Could you help us answer a question regarding the reconstructed image units in CASToR?
Basically, a student of mine reconstructed a Monte-Carlo simulation of a NEMA IQ phantom which should exhibit activities from 5.3kBq/ml in the background to around 21.2kBq/ml in the hot spheres. The reconstruction is performed using CASToR with a voxel size of 2x2x2mm3.
When visualizing the reconstructed images in amide we obtain values in the hot spheres in the order of magnitude of 4e-4, but we do not know which unit the images have and whether they are dependent on the voxel size. The 4e-4 should match the input of 21.2kBq/ml if we did not make a mistake using either GATE or CASToR.
Therefore, how can we convert the values of the reconstructed images into values of activity per ml (kBq/ml)?
While we are asking about units, what is the unit of the sensitivity map? The sensitivity map has values of about 1e5-1e6.
Thanks for your help and best regards,
Jan
P.S.: Seems like my student cannot post to the mailing list, so I tried on his behalf. If you need the exact command line arguments, I will ask my student and deliver them subsequently.
I read your question and I have the same curiosity, I need to know the units of the reconstructed images in castor to follow up on my thesis project, I see that there was no response a year ago. Would you be so kind to tell me what you found out about the subject?
Hi,
By default, the units in the reconstructed images are basically count/voxel.

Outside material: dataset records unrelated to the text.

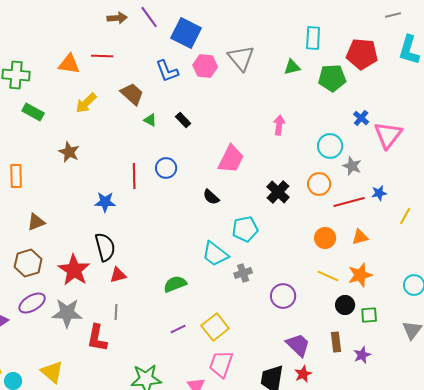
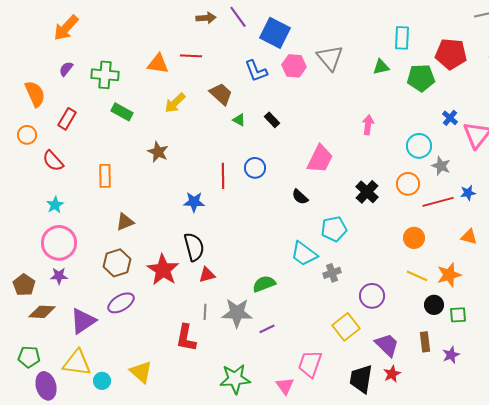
orange triangle: (360, 237) -> (469, 237), moved, turned 30
gray star: (67, 313) -> (237, 313), moved
yellow square: (215, 327) -> (346, 327), moved

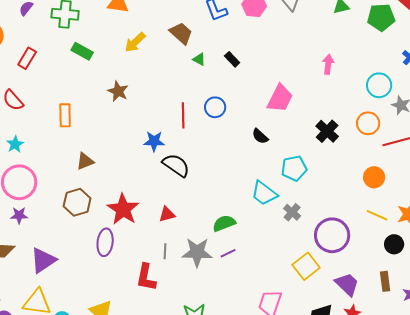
black semicircle: (194, 247) -> (176, 165), moved, turned -40
gray cross: (332, 273) -> (292, 212), turned -30
purple circle: (372, 296) -> (332, 235), size x1.4
purple ellipse: (121, 303) -> (105, 242), moved, turned -52
purple line: (267, 329) -> (228, 253), moved

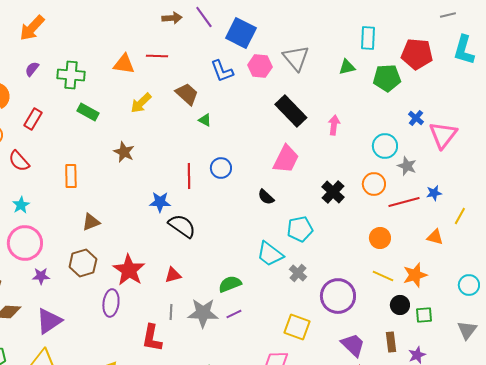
black rectangle: (232, 59) -> (291, 111), moved, size x2.0
purple star: (19, 215) -> (41, 276), moved
yellow square: (306, 266) -> (297, 327), moved, turned -32

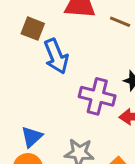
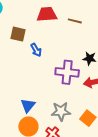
blue arrow: (56, 56) -> (36, 50), size x0.6

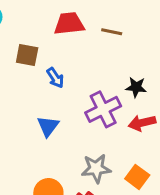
purple cross: (67, 72) -> (103, 109), turned -30
blue triangle: (28, 105) -> (48, 126), moved

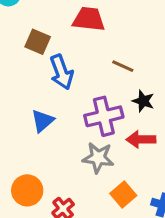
brown line: (112, 32) -> (123, 66), moved
blue arrow: (55, 78) -> (62, 72), size x1.5
gray star: (96, 168) -> (98, 158), moved

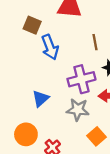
brown line: (123, 66) -> (95, 42), turned 56
blue triangle: (43, 121) -> (41, 99), moved

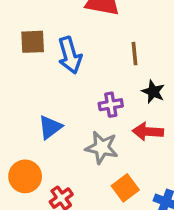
brown square: (32, 25) -> (33, 42), moved, turned -30
purple cross: (81, 79) -> (111, 105), size x0.6

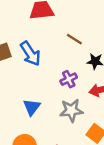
brown line: (134, 54) -> (74, 39), turned -35

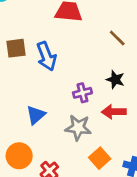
brown line: (74, 39) -> (117, 38), moved

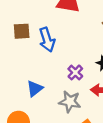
purple cross: (82, 93) -> (75, 72), turned -35

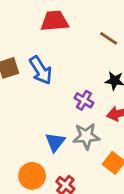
blue triangle: (35, 89) -> (55, 142), moved

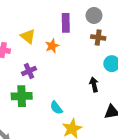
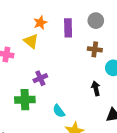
brown cross: (98, 37) -> (95, 49), moved
orange star: (52, 46) -> (40, 23), moved
purple cross: (29, 71) -> (40, 78), moved

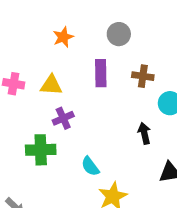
gray circle: (96, 21) -> (119, 34), moved
purple rectangle: (68, 28) -> (101, 73), moved
yellow triangle: (31, 41) -> (51, 85), moved, turned -35

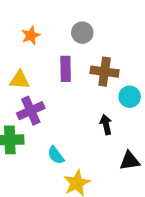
brown cross: (143, 76) -> (105, 72), size x1.4
purple cross: (63, 118) -> (31, 111), size x1.4

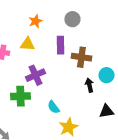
brown cross: (105, 72) -> (81, 57), moved
yellow triangle: (20, 80) -> (27, 44), moved
cyan circle: (130, 97) -> (106, 75), moved

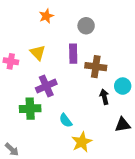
orange star: (35, 21) -> (46, 16), moved
yellow triangle: (27, 44) -> (38, 53), turned 42

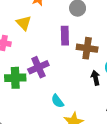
yellow triangle: (38, 53) -> (24, 23), moved
green cross: (30, 109) -> (15, 78), moved

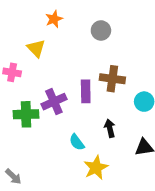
purple rectangle: (65, 36) -> (86, 91), moved
black arrow: (95, 78) -> (110, 128), moved

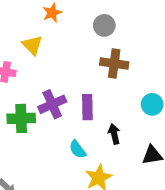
brown cross: (112, 79) -> (114, 63), moved
purple rectangle: (86, 91) -> (87, 107), moved

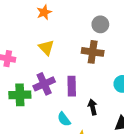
gray circle: (104, 25) -> (100, 24), moved
yellow triangle: (32, 45) -> (46, 48), moved

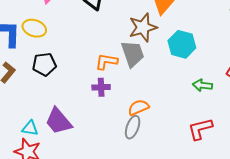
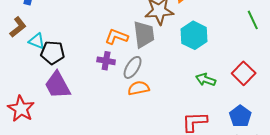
black pentagon: (44, 64) -> (53, 53), moved
gray ellipse: (133, 127) -> (133, 67), moved
cyan triangle: (30, 128) -> (37, 41), moved

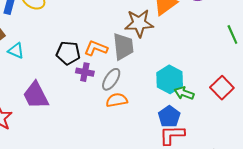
cyan hexagon: (194, 35) -> (170, 79), moved
black pentagon: (53, 53) -> (68, 53), moved
blue pentagon: (240, 116) -> (169, 117), moved

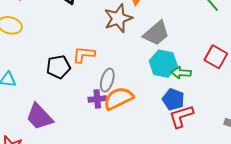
gray trapezoid: (123, 46) -> (156, 33), moved, turned 72
purple cross: (85, 72) -> (97, 99), moved
orange semicircle: (117, 100) -> (118, 98), size x1.4

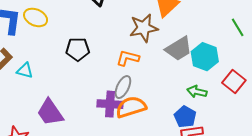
orange L-shape: (84, 55) -> (128, 58), moved
cyan hexagon: (163, 64) -> (205, 57), moved
black pentagon: (58, 67) -> (78, 49), moved
purple cross: (97, 99) -> (110, 104), size x1.4

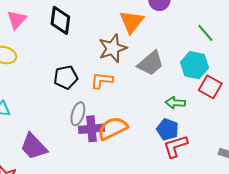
black pentagon: (78, 49) -> (66, 77), moved
cyan hexagon: (205, 57) -> (194, 65), moved
gray ellipse: (123, 87) -> (78, 114), moved

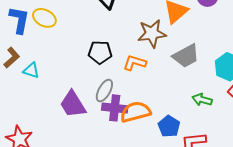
blue pentagon: (168, 129) -> (169, 126), moved
purple trapezoid: (34, 146) -> (73, 104), moved

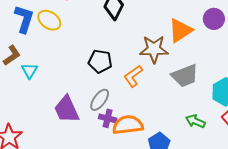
orange L-shape: (135, 63) -> (133, 76), turned -60
cyan triangle: (31, 70) -> (30, 71), turned 36
purple cross: (115, 108) -> (108, 118), size x0.7

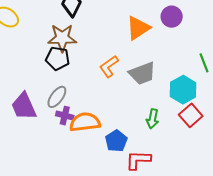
brown star: (154, 49) -> (62, 38), moved
orange L-shape: (133, 76) -> (109, 66), moved
green arrow: (195, 121) -> (153, 119), turned -102

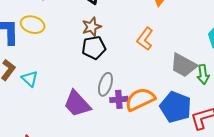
brown star: (62, 38) -> (92, 27), size x0.7
gray trapezoid: (142, 73) -> (183, 65), moved, turned 68
blue pentagon: (116, 141) -> (176, 107), size x1.4

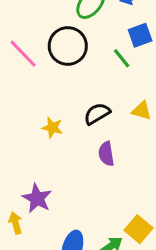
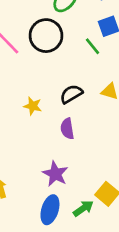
purple semicircle: (106, 154) -> (67, 129), moved
purple star: (37, 198) -> (55, 174), moved

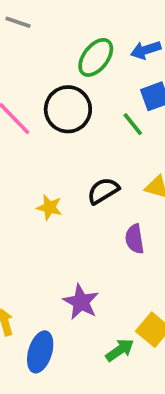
purple semicircle: (67, 129) -> (135, 239), moved
blue ellipse: (50, 210) -> (40, 352), moved

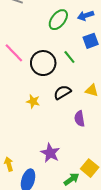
black circle: (68, 109) -> (43, 63), moved
green line: (133, 124) -> (69, 57), moved

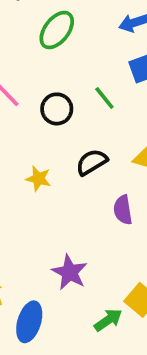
green ellipse: (58, 20) -> (57, 30), moved
black circle: (43, 63) -> (57, 109), size x0.7

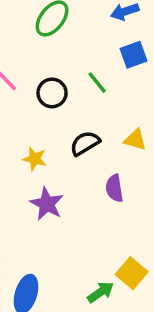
purple star: (70, 272) -> (47, 204), moved

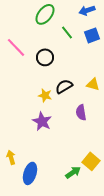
green line: (97, 83) -> (67, 32), moved
yellow star: (35, 159) -> (45, 95), moved

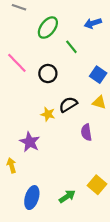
blue square: (92, 35) -> (98, 75), moved, turned -35
purple star: (42, 121) -> (30, 142), moved
yellow arrow: (11, 157) -> (12, 165), moved
green arrow: (73, 172) -> (67, 196), moved

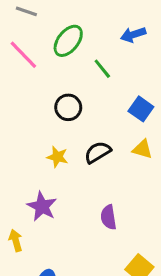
pink line: (17, 63) -> (23, 55), moved
yellow star: (48, 114) -> (57, 157), moved
purple semicircle: (86, 132) -> (108, 217), moved

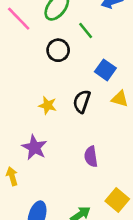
black circle: (68, 107) -> (58, 50), moved
blue square: (141, 109) -> (105, 70), moved
black semicircle: (98, 152) -> (82, 101), turned -40

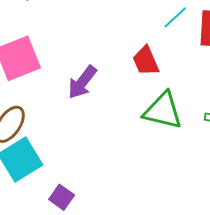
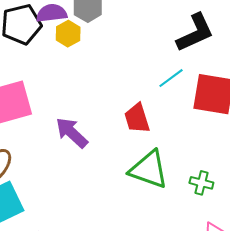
purple arrow: (82, 82) -> (72, 133), turned 90

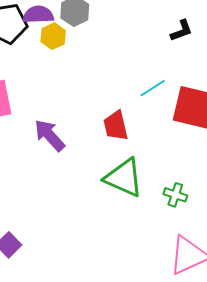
black L-shape: (195, 33) -> (181, 31), moved, size x0.6

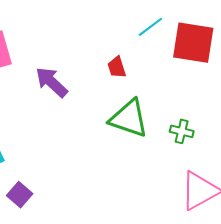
red trapezoid: (116, 126) -> (117, 67), size x0.7

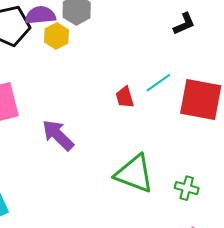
red trapezoid: (117, 67) -> (125, 97), moved

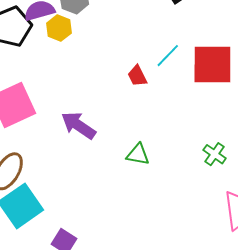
green triangle: (134, 174) -> (138, 155), moved, size x0.6
green cross: (187, 188) -> (215, 154), turned 30

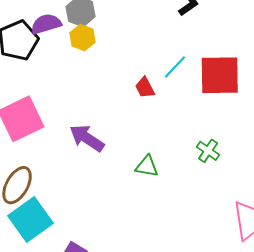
yellow hexagon: (59, 28) -> (83, 38), moved
green cross: (215, 154) -> (208, 151), moved

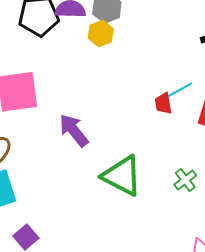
red trapezoid: (145, 88) -> (163, 103), moved
green triangle: (147, 166) -> (122, 176), size x1.8

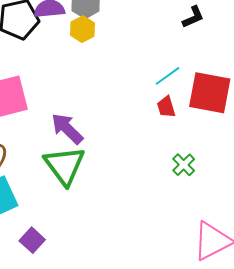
red trapezoid: (163, 103) -> (166, 107), moved
green triangle: (122, 176) -> (65, 166), moved, turned 33

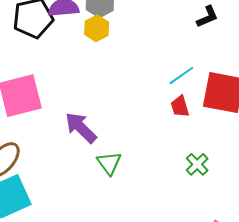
green triangle: (65, 166) -> (109, 163), moved, size x0.6

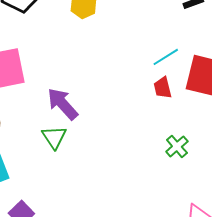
green triangle: (109, 163) -> (54, 137), moved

The calibration factor (defined in the histogram) is to normalize the sensitivity image values in order to get the resulting images in kBq/mL or any meaningful value. One potential way to compute such factor is to use a uniform object such as a cylinder with known uniform activity concentration. From the estimated value in the reconstructed images and the known activity concentration, one could derive a calibration factor.
The sensitivity image values are computed by projecting all the line of response of a normalization or histogram datafile (if provided) or all the available lines of response from the geometry (default). Due to the number of lines, the sensitivity image values tend to be rather high for usual systems (>1e5), resulting in very low reconstructed image values if the calibration factor is not fixed.
Firstly, is calibration inversely proportional to time and voxel spacing?So it would be better if I could compute the calibration factor per second, then I could get the corresponding calibration factor by dividing with the scanning time.
Secondly, should I make a mask to fit the cylinder? Cuz, there are noises in full image(and I found add min angle and small FOV causes the highlight at the edge of FOV, as shown in the following figure, raw image 280x280x280, m means min angle, f mean 200x200x280). And should I do all correction before computing calibration?(normalization and attenuation are necessary)
Are you intending to estimate the calibration factor to get images in Becquerel per mL ?
First, in CASToR, the intensity of the reconstructed image is natively divided by the scan duration (if scan duration is specified in the datafile header), to get counts per second. As a consequence, the calibration factor is independent of the scan duration. Same for decay : the intensity of the reconstructed image is natively corrected for decay and radionuclide b+ branching ratio (if the radionuclide is specified in the datafile header). As a consequence, the calibration factor is independent of the radionuclide.
Second, to get Bq/mL, you have to apply all corrections (normalization, random and scattered coincidences, attenuation, dead-time) during the reconstruction. Then, you will get a calibration that is independent of the source.
Yes, I am intending to get images in Bq/mL! Thanks for your reply! It describes very clearly!
So I add scan time and the radionuclide to the datafile header, then add normalization and mumap datafile to recon from GATE root(only true coincidence) during the reconstruction. I will try to compute the calibration factor as activity concentration devided by total voxel value as soon.